1 files changed, 6 insertions, 4 deletions

diff --git a/doc/s6-tlsc-io.html b/doc/s6-tlsc-io.html
index 2f02841..d4c1b7e 100644
--- a/doc/s6-tlsc-io.html
+++ b/doc/s6-tlsc-io.html
@@ -195,10 +195,12 @@ connection without using <tt>close_notify</tt>. This is the default. </li>
  <li> <tt>-k&nbsp;<em>servername</em></tt>&nbsp;: use Server Name
 Indication, and send <em>servername</em>. The default is not to
 use SNI, which may be a security risk. </li>
- <li> <tt>-K&nbsp;<em>kimeout</em></tt>&nbsp;: close the connection
-if <em>kimeout</em> milliseconds elapse without any data being
-received from either side.
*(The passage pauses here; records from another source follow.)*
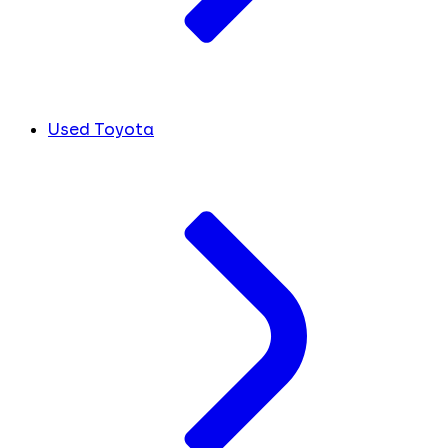
Used Toyota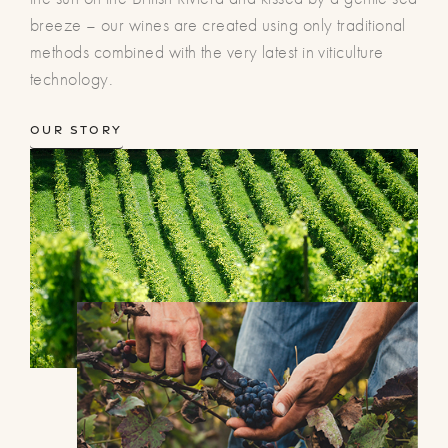
breeze – our wines are created using only traditional
methods combined with the very latest in viticulture
technology.
Our Story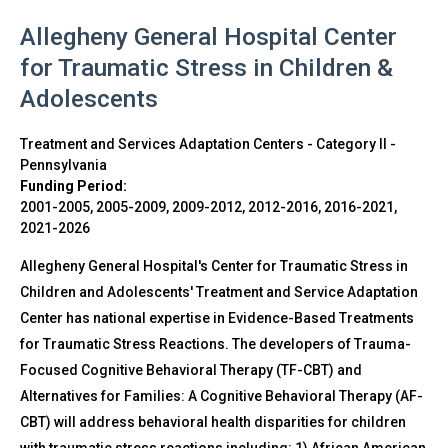
Allegheny General Hospital Center
for Traumatic Stress in Children &
Adolescents
Treatment and Services Adaptation Centers - Category II
-
Pennsylvania
Funding Period:
2001-2005, 2005-2009, 2009-2012, 2012-2016, 2016-2021,
2021-2026
Allegheny General Hospital's Center for Traumatic Stress in
Children and Adolescents' Treatment and Service Adaptation
Center has national expertise in Evidence-Based Treatments
for Traumatic Stress Reactions. The developers of Trauma-
Focused Cognitive Behavioral Therapy (TF-CBT) and
Alternatives for Families: A Cognitive Behavioral Therapy (AF-
CBT) will address behavioral health disparities for children
with traumatic stress reactions including: 1) African American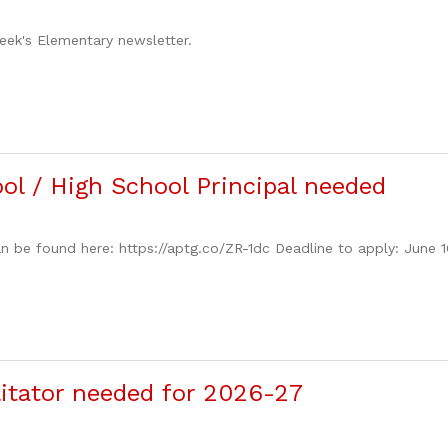
week's Elementary newsletter.
ol / High School Principal needed
n be found here: https://aptg.co/ZR-1dc Deadline to apply: June 
ilitator needed for 2026-27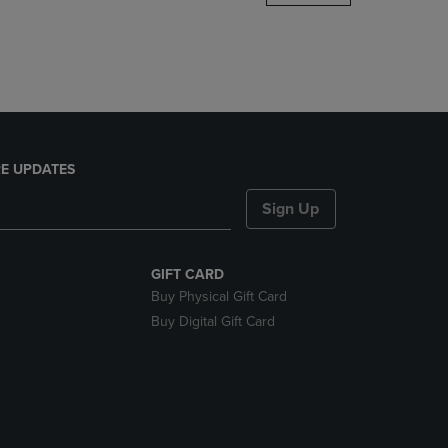
DOWN
ARROW
KEY
TO
OPEN
SUBMENU.
E UPDATES
Sign Up
GIFT CARD
Buy Physical Gift Card
Buy Digital Gift Card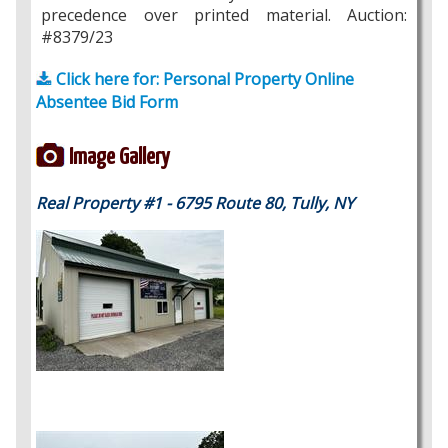
precedence over printed material. Auction:
#8379/23
Click here for: Personal Property Online
Absentee Bid Form
Image Gallery
Real Property #1 - 6795 Route 80, Tully, NY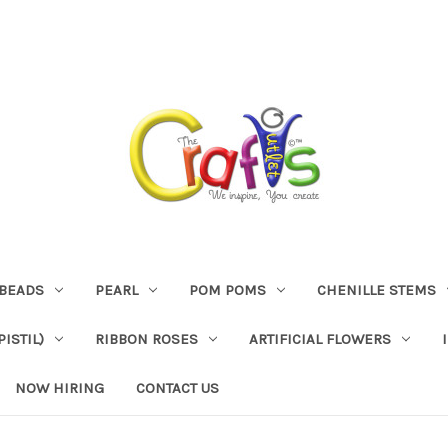
BEADS
PEARL
POM POMS
CHENILLE STEMS
ISTIL)
RIBBON ROSES
ARTIFICIAL FLOWERS
NOW HIRING
CONTACT US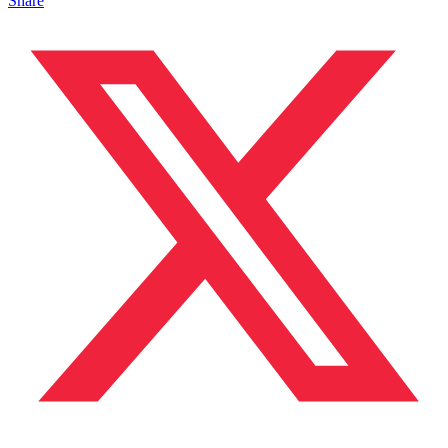
Share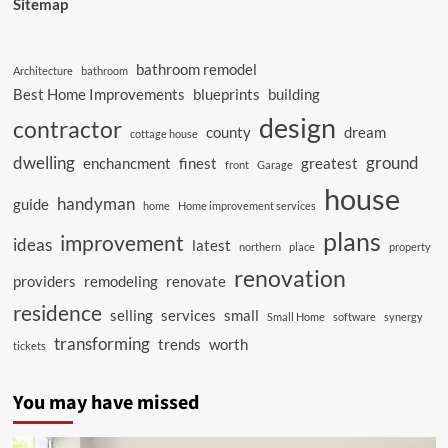
Sitemap
bathroom remodel
Architecture
bathroom
Best Home Improvements
blueprints
building
design
contractor
county
dream
cottage house
dwelling
ground
enchancment
finest
greatest
front
Garage
house
handyman
guide
home
Home improvement services
plans
improvement
ideas
latest
northern
place
property
renovation
providers
remodeling
renovate
residence
selling
services
small
Small Home
software
synergy
transforming
trends
worth
tickets
You may have missed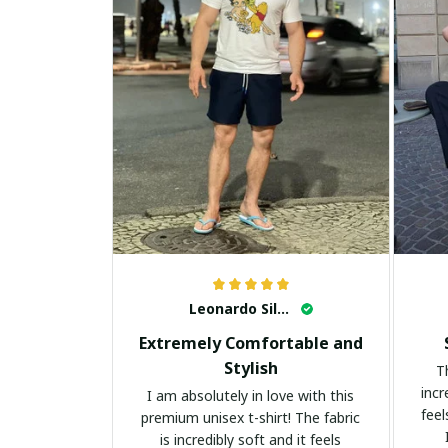
Leonardo Silva
Extremely Comfortable and
Stylish
T
incr
I am absolutely in love with this
feel
premium unisex t-shirt! The fabric
is incredibly soft and it feels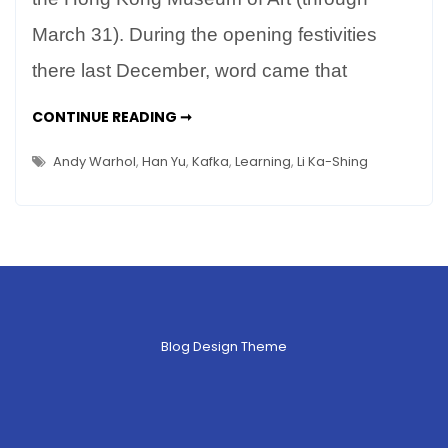
University
March 31). During the opening festivities
–
there last December, word came that
Reading
Kafka
LEARNING
CONTINUE READING ➞
in
AT
SHANTOU
China
UNIVERSITY
Andy Warhol
,
Han Yu
,
Kafka
,
Learning
,
Li Ka-Shing
–
READING
KAFKA
IN
CHINA
Blog Design Theme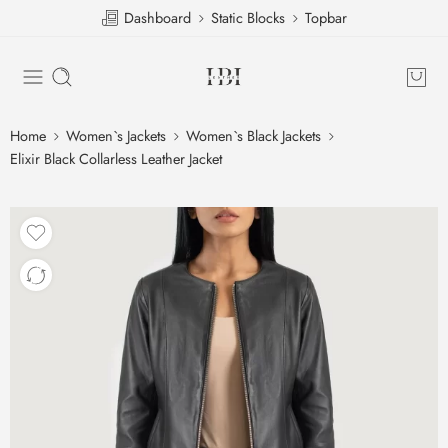
Dashboard
Static Blocks
Topbar
Home
Women`s Jackets
Women`s Black Jackets
Elixir Black Collarless Leather Jacket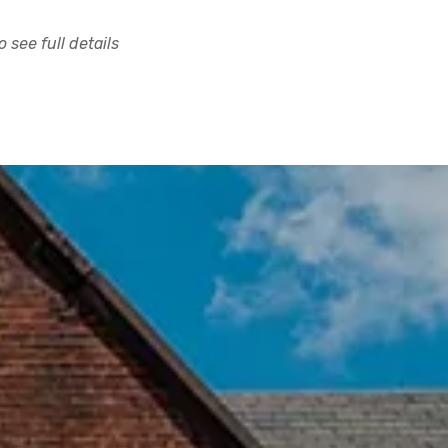
 see full details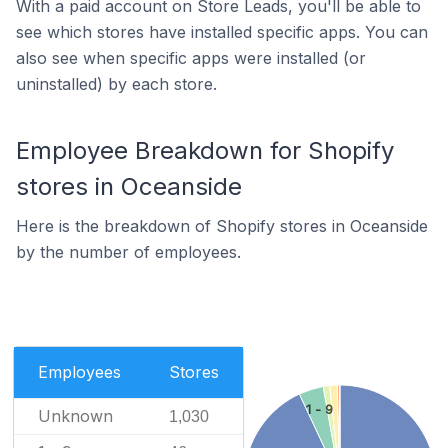
With a paid account on Store Leads, you'll be able to
see which stores have installed specific apps. You can
also see when specific apps were installed (or
uninstalled) by each store.
Employee Breakdown for Shopify
stores in Oceanside
Here is the breakdown of Shopify stores in Oceanside
by the number of employees.
Employees
Stores
1 - 9
Unknown
1,030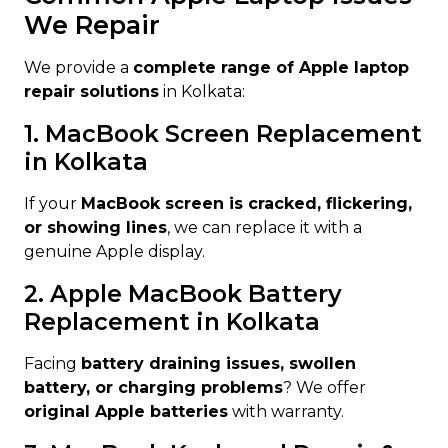
We Repair
We provide a
complete range of Apple laptop
repair solutions
in Kolkata:
1. MacBook Screen Replacement
in Kolkata
If your
MacBook screen is cracked, flickering,
or showing lines
, we can replace it with a
genuine Apple display.
2. Apple MacBook Battery
Replacement in Kolkata
Facing
battery draining issues, swollen
battery, or charging problems
? We offer
original Apple batteries
with warranty.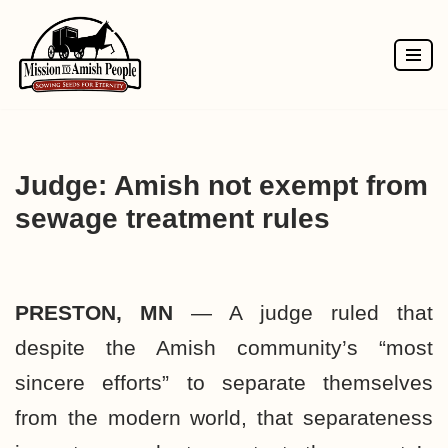
Skip
to
content
Judge: Amish not exempt from
sewage treatment rules
PRESTON, MN
— A judge ruled that
despite the Amish community’s “most
sincere efforts” to separate themselves
from the modern world, that separateness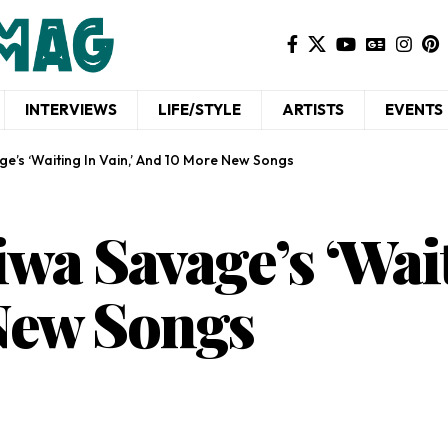
INTERVIEWS
LIFE/STYLE
ARTISTS
EVENTS
e’s ‘Waiting In Vain,’ And 10 More New Songs
wa Savage’s ‘Wait
New Songs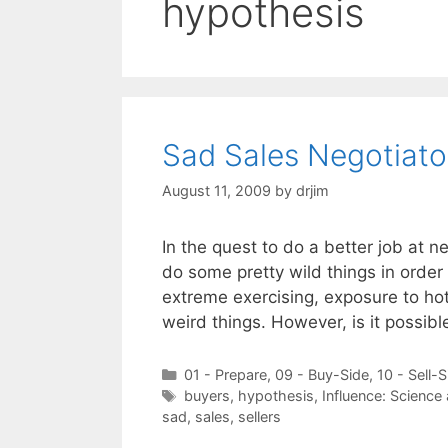
hypothesis
Sad Sales Negotiato
August 11, 2009
by
drjim
In the quest to do a better job at 
do some pretty wild things in order 
extreme exercising, exposure to ho
weird things. However, is it possib
Categories
01 - Prepare
,
09 - Buy-Side
,
10 - Sell-S
Tags
buyers
,
hypothesis
,
Influence: Science
sad
,
sales
,
sellers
The default is 0, which means
-infinite timeout (never kill the connection). </li>
+ <li> <tt>-K&nbsp;<em>kimeout</em></tt>&nbsp;: if the peer fails
+to send data for <em>kimeout</em> milliseconds during the handshake,
+close the connection. The default is 0, which means infinite timeout
+(never kill the connection). This option is ignored by the
+<tt>libtls</tt> backend, which does not have a way to interrupt
+the handshake after a timeout. </li>
  <li> <tt>-d&nbsp;<em>notif</em></tt>&nbsp;: handshake notification.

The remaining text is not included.